Saved data entries
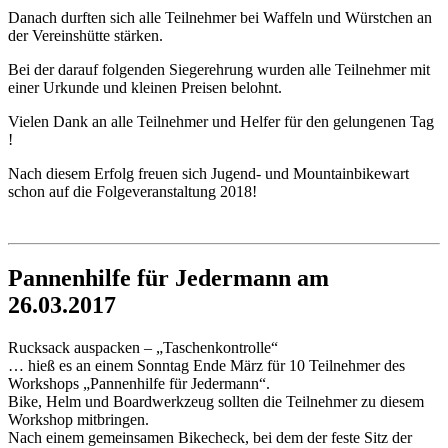
Danach durften sich alle Teilnehmer bei Waffeln und Würstchen an
der Vereinshütte stärken.
Bei der darauf folgenden Siegerehrung wurden alle Teilnehmer mit
einer Urkunde und kleinen Preisen belohnt.
Vielen Dank an alle Teilnehmer und Helfer für den gelungenen Tag
!
Nach diesem Erfolg freuen sich Jugend- und Mountainbikewart
schon auf die Folgeveranstaltung 2018!
Pannenhilfe für Jedermann am
26.03.2017
Rucksack auspacken – „Taschenkontrolle“
… hieß es an einem Sonntag Ende März für 10 Teilnehmer des
Workshops „Pannenhilfe für Jedermann“.
Bike, Helm und Boardwerkzeug sollten die Teilnehmer zu diesem
Workshop mitbringen.
Nach einem gemeinsamen Bikecheck, bei dem der feste Sitz der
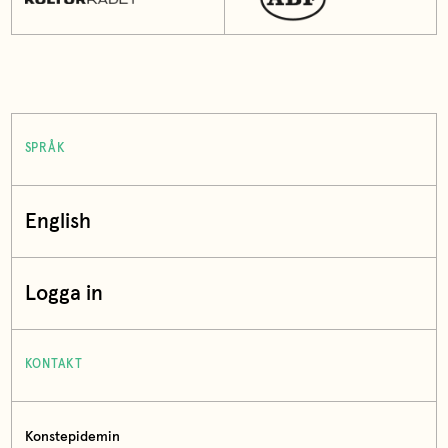
SPRÅK
English
Logga in
KONTAKT
Konstepidemin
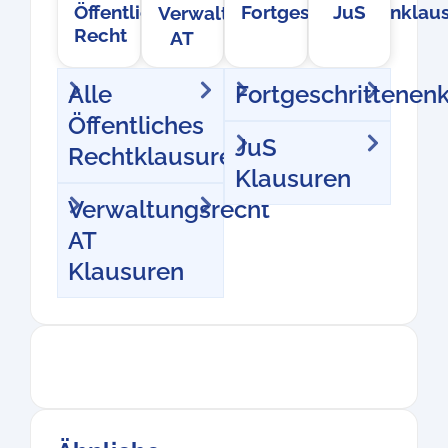
Öffentliches
Fortgeschrittenenklau
JuS
Verwaltungsrecht
Recht
AT
Alle
Fortgeschrittenen
Öffentliches
JuS
Rechtklausuren
Klausuren
Verwaltungsrecht
AT
Klausuren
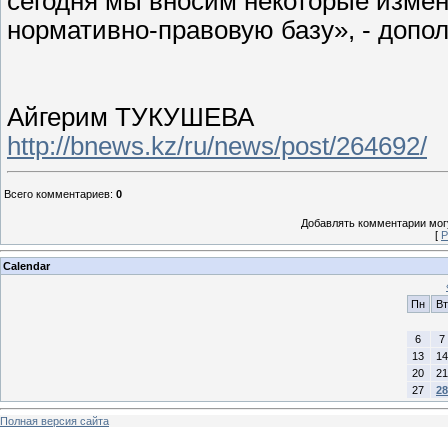
сегодня мы вносим некоторые измен
нормативно-правовую базу», - допо
Айгерим ТУКУШЕВА
http://bnews.kz/ru/news/post/264692/
Всего комментариев
:
0
Добавлять комментарии могу
[
Р
Calendar
Пн
Вт
6
7
13
14
20
21
27
28
Полная версия сайта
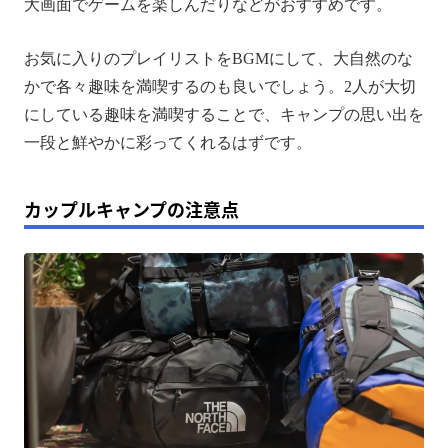
大画面でゲームを楽しんだりなどがおすすめです。
お気に入りのプレイリストをBGMにして、大自然のな
かで各々趣味を満喫するのも良いでしょう。2人が大切
にしている趣味を満喫することで、キャンプの思い出を
一段と鮮やかに彩ってくれるはずです。
カップルキャンプの注意点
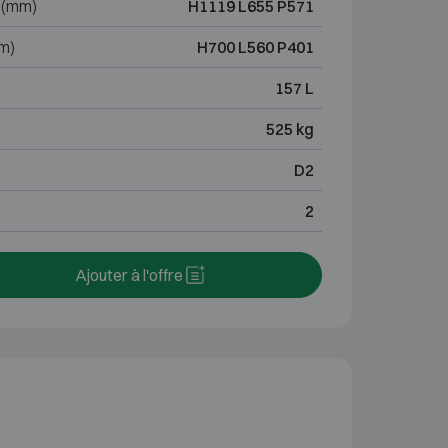
 (mm)
H1119 L655 P571
m)
H700 L560 P401
157 L
525 kg
D2
2
Ajouter à l'offre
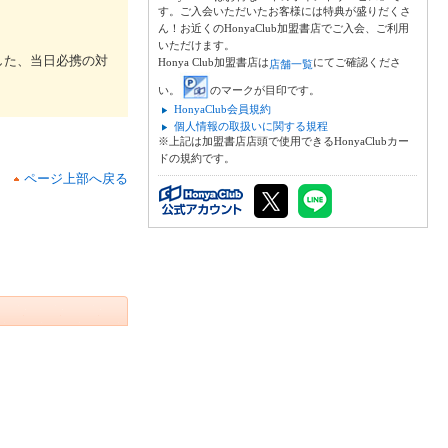
す。ご入会いただいたお客様には特典が盛りだくさ
ん！お近くのHonyaClub加盟書店でご入会、ご利用
いただけます。
した、当日必携の対
Honya Club加盟書店は
にてご確認くださ
店舗一覧
い。
のマークが目印です。
HonyaClub会員規約
個人情報の取扱いに関する規程
※上記は加盟書店店頭で使用できるHonyaClubカー
ドの規約です。
ページ上部へ戻る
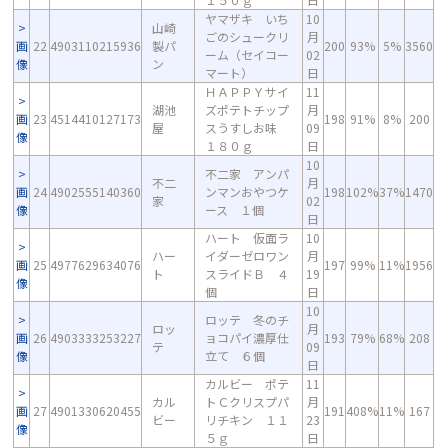
ヤマザキ いち
10
山崎
ごのシュークリ
月
画
22
4903110215936
製パ
200
93%
5%
3560
ーム（セイコー
02
像
ン
マート）
日
ＨＡＰＰＹサイ
11
湖池
ズポテトチップ
月
画
23
4514410127173
198
91%
8%
200
屋
スうすしお味
09
像
１８０ｇ
日
10
不二家 アンパ
不二
月
画
24
4902555140360
ンマンおやつケ
198
102%
37%
1470
家
02
像
ース １個
日
ハート 仮面ラ
10
ハー
イダーゼロワン
月
画
25
4977629634076
197
99%
11%
1956
ト
スライドＢ ４
19
像
個
日
10
ロッテ 冬のチ
ロッ
月
画
26
4903333253227
ョコパイ濃厚仕
193
79%
68%
208
テ
09
像
立て ６個
日
カルビー ポテ
11
カル
トＣクリスプパ
月
画
27
4901330620455
191
408%
11%
167
ビー
リチキン １１
23
像
５ｇ
日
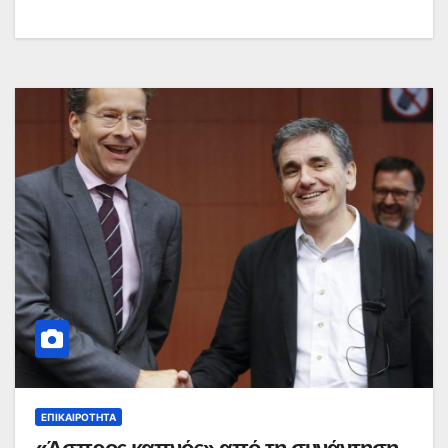
ΕΠΙΚΑΙΡΌΤΗΤΑ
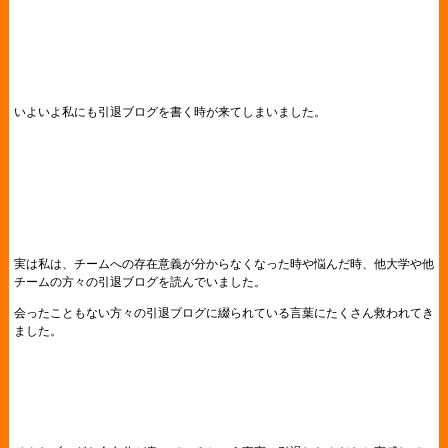
いよいよ私にも引退ブログを書く時が来てしまいました。
実は私は、チームへの存在意義が分からなくなった時や悩んだ時、他大学や他
チームの方々の引退ブログを読んでいました。
会ったこともない方々の引退ブログに綴られている言葉にたくさん救われてき
ました。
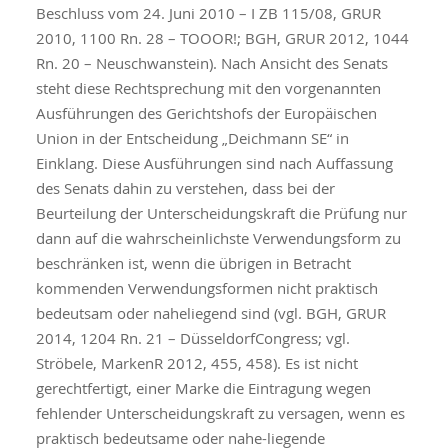
Beschluss vom 24. Juni 2010 – I ZB 115/08, GRUR
2010, 1100 Rn. 28 – TOOOR!; BGH, GRUR 2012, 1044
Rn. 20 – Neuschwanstein). Nach Ansicht des Senats
steht diese Rechtsprechung mit den vorgenannten
Ausführungen des Gerichtshofs der Europäischen
Union in der Entscheidung „Deichmann SE“ in
Einklang. Diese Ausführungen sind nach Auffassung
des Senats dahin zu verstehen, dass bei der
Beurteilung der Unterscheidungskraft die Prüfung nur
dann auf die wahrscheinlichste Verwendungsform zu
beschränken ist, wenn die übrigen in Betracht
kommenden Verwendungsformen nicht praktisch
bedeutsam oder naheliegend sind (vgl. BGH, GRUR
2014, 1204 Rn. 21 – DüsseldorfCongress; vgl.
Ströbele, MarkenR 2012, 455, 458). Es ist nicht
gerechtfertigt, einer Marke die Eintragung wegen
fehlender Unterscheidungskraft zu versagen, wenn es
praktisch bedeutsame oder nahe-liegende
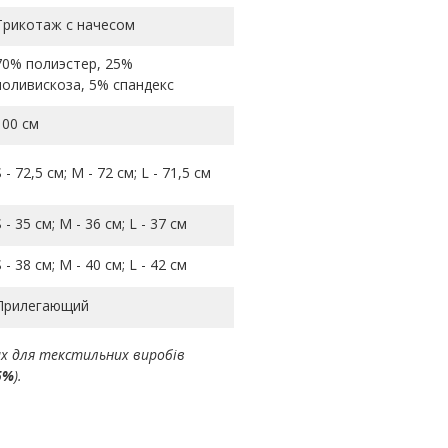
Трикотаж с начесом
70% полиэстер, 25%
поливискоза, 5% спандекс
100 см
S - 72,5 см; M - 72 см; L - 71,5 см
S - 35 см; M - 36 см; L - 37 см
S - 38 см; M - 40 см; L - 42 см
Прилегающий
ах для текстильних виробів
5%
).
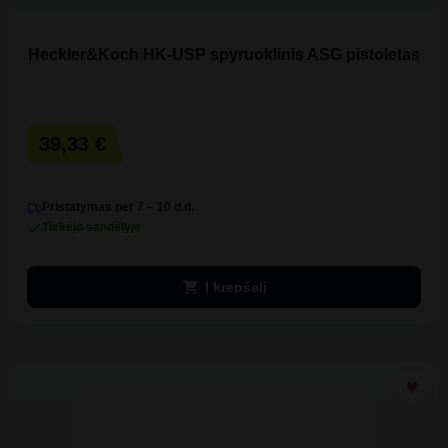
Heckler&Koch HK-USP spyruoklinis ASG pistoletas
39,33 €
Pristatymas per 7 – 10 d.d.
Tiekėjo sandėlyje
shopping_cart
Į krepšelį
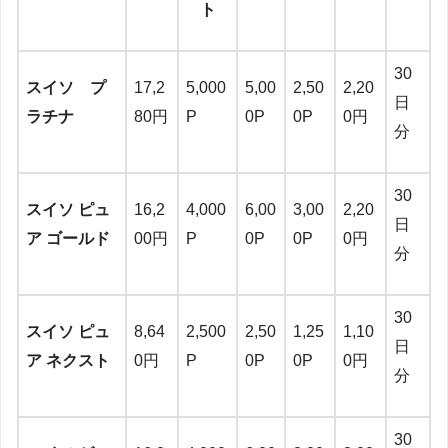
ト
30
スイソ プ
17,2
5,000
5,00
2,50
2,20
日
ラチナ
80円
P
0P
0P
0円
分
30
スイソ ピュ
16,2
4,000
6,00
3,00
2,20
日
ア ゴールド
00円
P
0P
0P
0円
分
30
スイソ ピュ
8,64
2,500
2,50
1,25
1,10
日
ア ネクスト
0円
P
0P
0P
0円
分
30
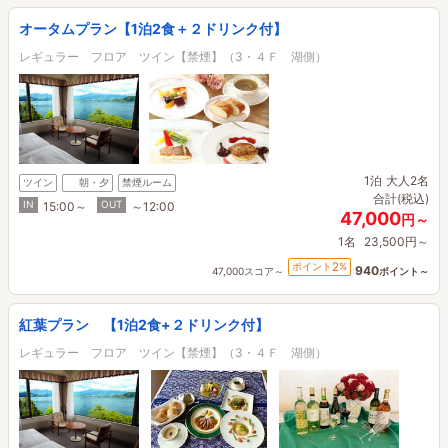
オータムプラン【1泊2食＋２ドリンク付】
レギュラー フロア ツイン【禁煙】（3・４Ｆ 湖側）
1泊
大人2名
ツイン
朝・夕
禁煙ルーム
合計(税込)
IN
OUT
15:00～
～12:00
47,000
円～
1名
23,500円～
2
ポイント
%
940
47,000スコア～
ポイント～
紅葉プラン 【1泊2食+２ドリンク付】
レギュラー フロア ツイン【禁煙】（3・４Ｆ 湖側）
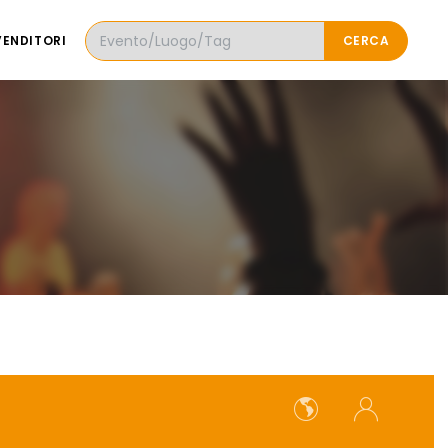
VENDITORI
CERCA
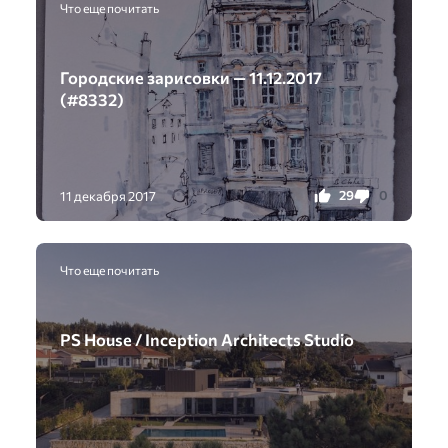
Что еще почитать
Городские зарисовки — 11.12.2017
(#8332)
29
0
11 декабря 2017
Что еще почитать
PS House / Inception Architects Studio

__Task instructions__
For the records above, state how many lines contain "oder", and nothing more.

__Exercise result__
2